- _GOAL OF THE EXERCISE_
Read the data below. Every line holding the string "industry" must be copied.

- _SOURCE MATERIAL_

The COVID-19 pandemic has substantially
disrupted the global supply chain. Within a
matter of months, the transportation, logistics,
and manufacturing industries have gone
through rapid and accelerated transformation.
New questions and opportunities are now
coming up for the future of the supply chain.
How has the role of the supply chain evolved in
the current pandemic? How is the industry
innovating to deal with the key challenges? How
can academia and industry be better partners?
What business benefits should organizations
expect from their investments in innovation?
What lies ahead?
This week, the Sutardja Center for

- _SOLUTION_
the current pandemic? How is the industry
can academia and industry be better partners?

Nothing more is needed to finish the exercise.